# [Your task]
Only those lines from the one with "octobre 2024" through the last line of the material below should be output, each exactly as it appears.

━━ Dataset content

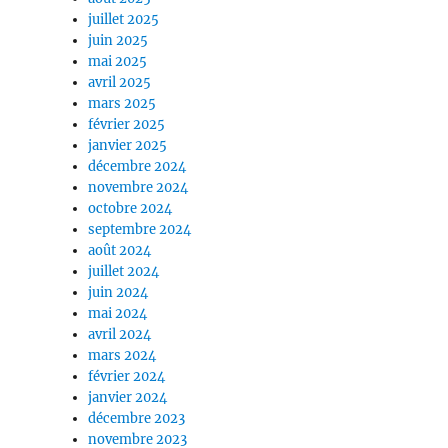
juillet 2025
juin 2025
mai 2025
avril 2025
mars 2025
février 2025
janvier 2025
décembre 2024
novembre 2024
octobre 2024
septembre 2024
août 2024
juillet 2024
juin 2024
mai 2024
avril 2024
mars 2024
février 2024
janvier 2024
décembre 2023
novembre 2023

━━━━

# [Solution to the problem]
octobre 2024
septembre 2024
août 2024
juillet 2024
juin 2024
mai 2024
avril 2024
mars 2024
février 2024
janvier 2024
décembre 2023
novembre 2023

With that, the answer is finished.